Pennsylvania and New Jersey are in the Atlantic Flyway, the migratory path taken by Canada geese when heading north or south.

About 80,000 stop in the Garden State in February and March as they head north, matching a similar number of resident Canada geese - just as temperatures warm up and the snow begins to melt, revealing green sprouts below.

The number of migrant and resident geese is even higher in Pennsylvania, though up-to-date statistics were unavailable.

Hunting "is an important part of control," said Jeff Grove, director of local government affairs for the Pennsylvania Farm Bureau, which represents more than 58,000 farmers and associate members. "The number of geese and depth of the problem is great."

To the public, these birds "are a nuisance; to farmers, they cut into livelihoods and profit margins," said Mark O'Neill, a spokesman for the Pennsylvania Farm Bureau.

In New Jersey, reports and photos of the damage are being collected by farmer Bob Puskas, a member of the Fish and Game Council, part of the state Department of Environmental Protection. His 1,000-acre Middlebush Farms in Somerset, has had its own share of problems.

"The geese devastated 35 acres of corn last May," Puskas said. "There is a marked yield decrease.

"They'll take a green field in a matter of days and make it look like you didn't plant anything at all," he said. "There are hundreds and hundreds of them and they go from field to field."

Puskas plans to share reports of farmers' damage with the Fish and Game Council at its next meeting on March 11. The geese "are deer with wings," he said. "We need to liberalize the hunting season. Some people say the more shooting the better, but the federal government has to approve that."

A broader study of the damage could be used to persuade Congress to provide funding to develop strategies that could reduce the goose population, farmers said.

"It's an extremely serious problem," said Ray Samulis, an agent of the Rutgers Cooperative Extension of Burlington County. "To the farmers, [the geese] are vermin."

The resident birds were originally introduced to parts of the United States decades ago as captive flocks, said Kim Clapper, wildlife biologist for the U.S. Department of Agriculture's Wildlife Services. Many were later released or escaped, then began nesting.

"There are options to managing the geese," Clapper said. "Our agency promotes an integrated approach; no one method will alleviate the problem.

"We suggest people harass the geese as long as there's no intent to kill - using dogs, avian lasers, propane cannons, any kind of noise," she said. "If you use dog silhouettes, you want to move them around or put them on a swivel to make them seem like they're a threat."

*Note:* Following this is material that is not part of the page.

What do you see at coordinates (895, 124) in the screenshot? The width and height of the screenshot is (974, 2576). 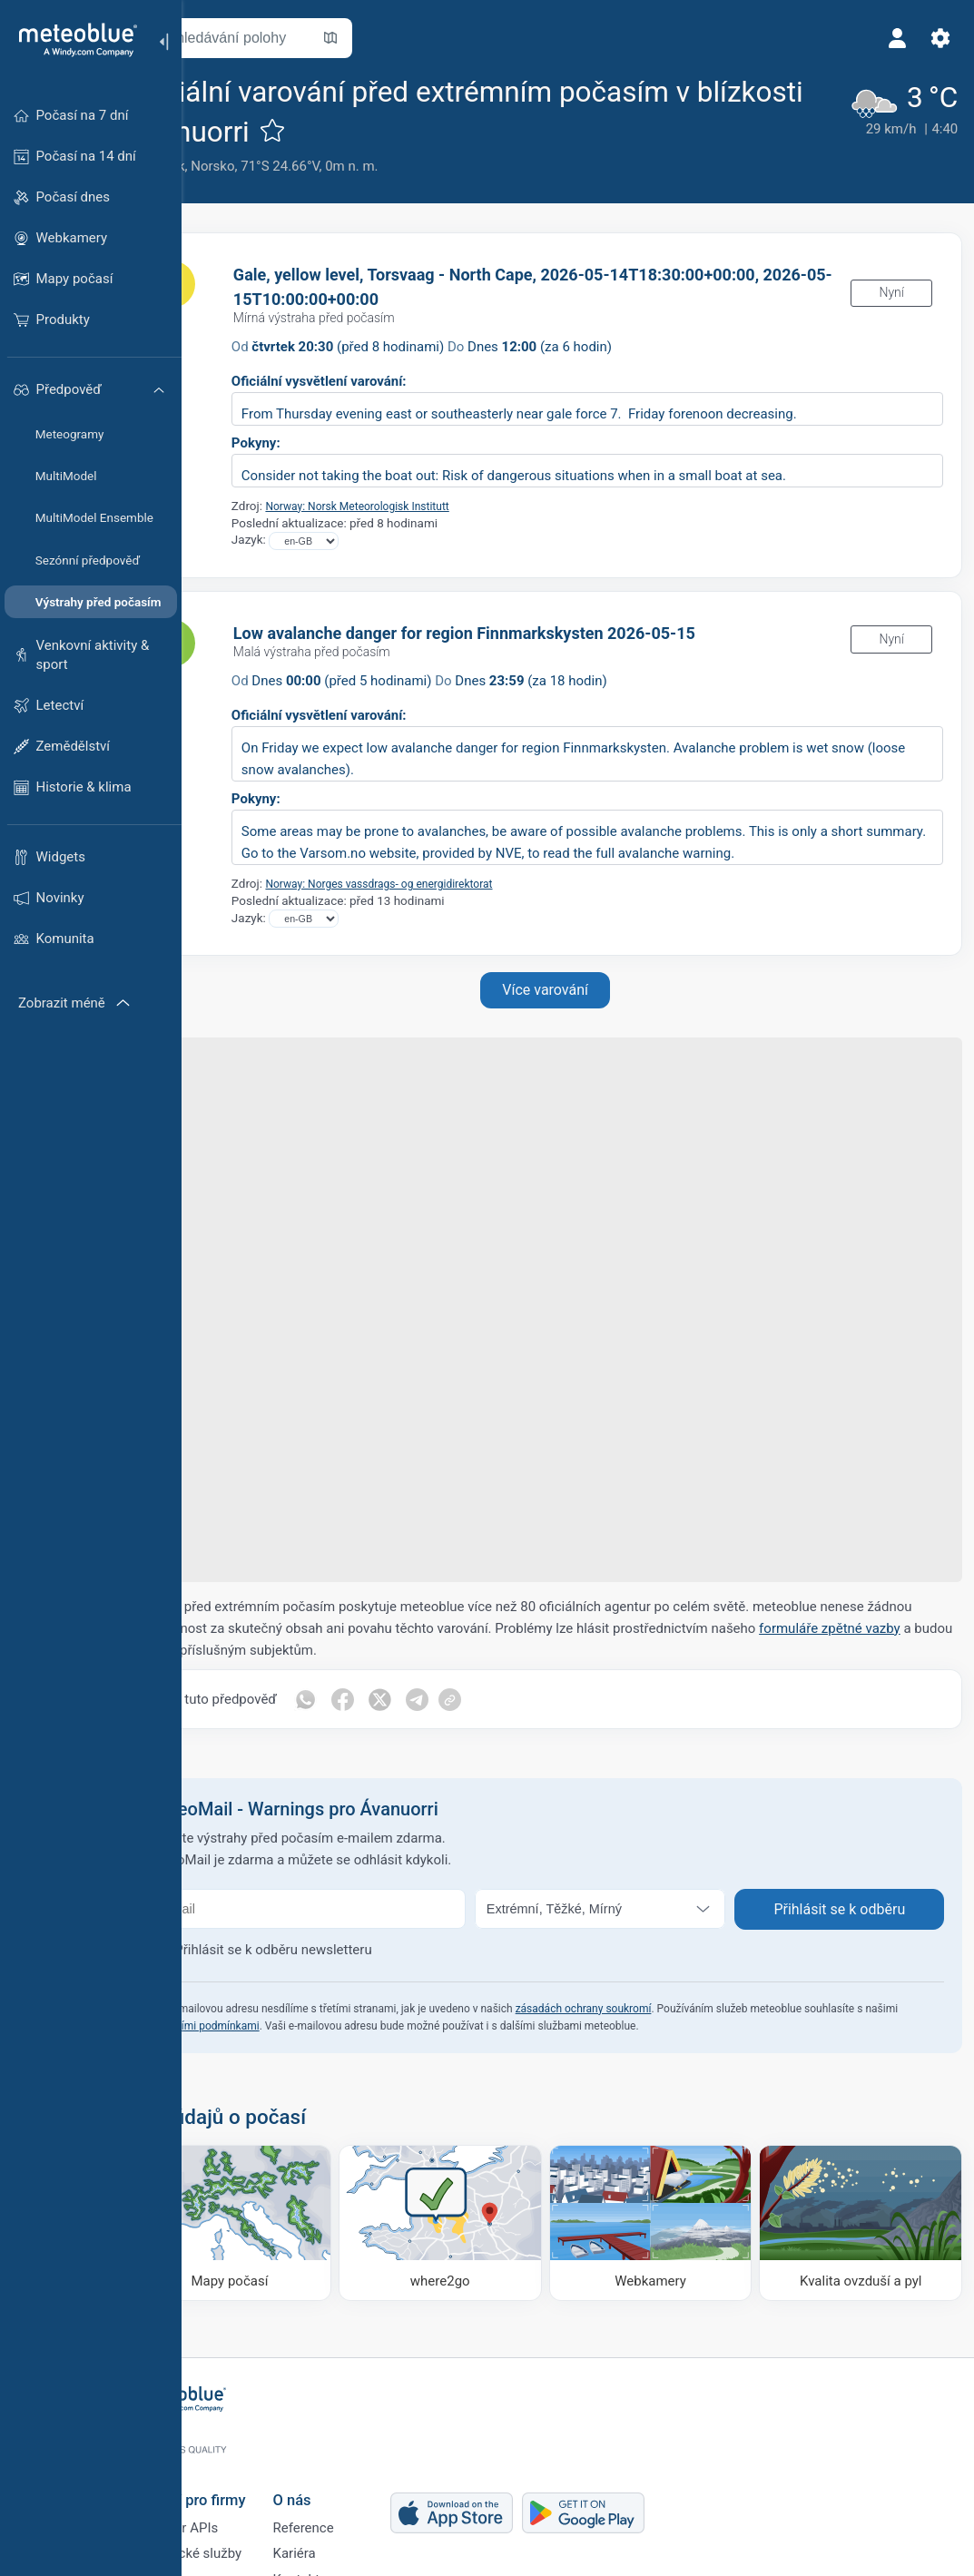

Permits also can be obtained from the U.S. Fish and Wildlife Service and state wildlife agencies to shoot geese within certain bag limits and calendar guidelines.

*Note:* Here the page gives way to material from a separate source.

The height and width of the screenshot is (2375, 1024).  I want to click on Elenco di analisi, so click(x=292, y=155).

Resident birds are hunted in September, a month before migrants arrive during their southward trek.

Migratory geese are protected by the Migratory Bird Treaty Act and many remain in New Jersey and Pennsylvania, especially in the southern parts, from October through March.

Year-round depredation permits are available when farmers can demonstrate that geese are damaging property and other nonlethal measures have been unsuccessful. Licensed hunters must still abide by hunting seasons and regulations.

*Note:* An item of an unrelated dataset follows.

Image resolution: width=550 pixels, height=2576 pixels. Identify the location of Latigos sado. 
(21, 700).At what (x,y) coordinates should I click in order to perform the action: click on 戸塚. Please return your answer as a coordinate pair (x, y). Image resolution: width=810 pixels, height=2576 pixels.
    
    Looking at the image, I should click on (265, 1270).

"Farmers certainly are suffering damage," said Ted Nichols, a biologist for the New Jersey DEP. "It tends to be more severe this time of year.

"There's not a lot of food" for the geese, he said, "and the early green growth is rich in nitrogen."

In the end, there's no easy solution, said Chesterfield farmer Ray Hlubik. "I've tried scaring them, but you stand there wasting time when there's a lot of work to do in the spring. They'll leave, then come back."

He and other farmers say their "goose is cooked" if they can't manage the problem. "The only thing to do is hunt them more aggressively," Hlubik said.